» **Exercise data**
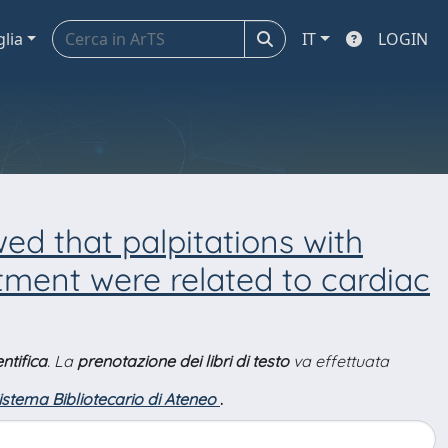
glia
IT
LOGIN
ed that palpitations with
ment were related to cardiac
ntifica
. La
prenotazione dei libri di testo
va effettuata
Sistema Bibliotecario di Ateneo
.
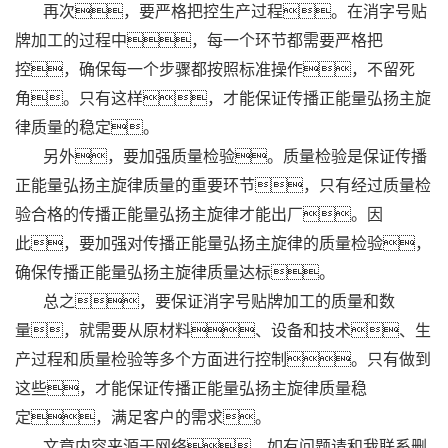
再次，要严格把控生产过程。在消字号贴
牌加工的过程中，每一个环节都需要严格把
控，确保每一个步骤都按照标准操作，不留死
角。只有这样，才能保证传播正能量弘扬主旋
律质量的稳定。
另外，要加强质量检验。质量检验是保证传播
正能量弘扬主旋律质量的重要环节，只有经过质量检
验合格的传播正能量弘扬主旋律才能出厂。因
此，要加强对传播正能量弘扬主旋律的质量检验，
确保传播正能量弘扬主旋律质量达标。
总之，要保证消字号贴牌加工的质量和数
量，就需要从原材料、设备和技术、生
产过程和质量检验等多个方面进行控制。只有做到
这些，才能保证传播正能量弘扬主旋律质量稳
定，满足客户的需求。
文章内容来源于网络，如有问题请和我联系删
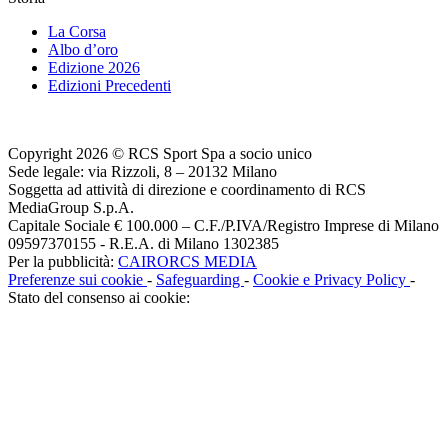
La Corsa
Albo d’oro
Edizione 2026
Edizioni Precedenti
Copyright 2026 © RCS Sport Spa a socio unico
Sede legale: via Rizzoli, 8 – 20132 Milano
Soggetta ad attività di direzione e coordinamento di RCS
MediaGroup S.p.A.
Capitale Sociale € 100.000 – C.F./P.IVA/Registro Imprese di Milano
09597370155 - R.E.A. di Milano 1302385
Per la pubblicità:
CAIRORCS MEDIA
Preferenze sui cookie
-
Safeguarding
-
Cookie e Privacy Policy
-
Stato del consenso ai cookie:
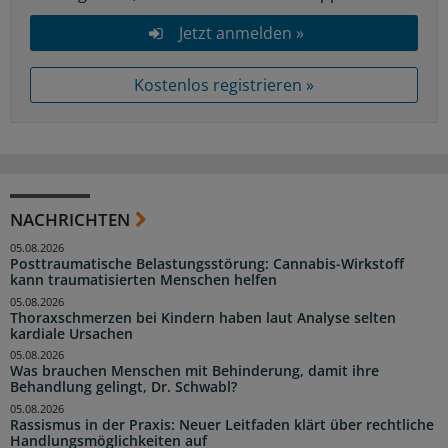
Jetzt anmelden »
Kostenlos registrieren »
NACHRICHTEN
05.08.2026
Posttraumatische Belastungsstörung: Cannabis-Wirkstoff
kann traumatisierten Menschen helfen
05.08.2026
Thoraxschmerzen bei Kindern haben laut Analyse selten
kardiale Ursachen
05.08.2026
Was brauchen Menschen mit Behinderung, damit ihre
Behandlung gelingt, Dr. Schwabl?
05.08.2026
Rassismus in der Praxis: Neuer Leitfaden klärt über rechtliche
Handlungsmöglichkeiten auf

» **Exercise goal**
Once the line with "Cookie e Privacy Policy" is found, write out that line and every later line of the listing above exactly, through the last one, and skip any pictures.

» **Exercise result**
Cookie e Privacy Policy
-
Stato del consenso ai cookie:
Jetzt anmelden »
Kostenlos registrieren »
NACHRICHTEN
05.08.2026
Posttraumatische Belastungsstörung: Cannabis-Wirkstoff
kann traumatisierten Menschen helfen
05.08.2026
Thoraxschmerzen bei Kindern haben laut Analyse selten
kardiale Ursachen
05.08.2026
Was brauchen Menschen mit Behinderung, damit ihre
Behandlung gelingt, Dr. Schwabl?
05.08.2026
Rassismus in der Praxis: Neuer Leitfaden klärt über rechtliche
Handlungsmöglichkeiten auf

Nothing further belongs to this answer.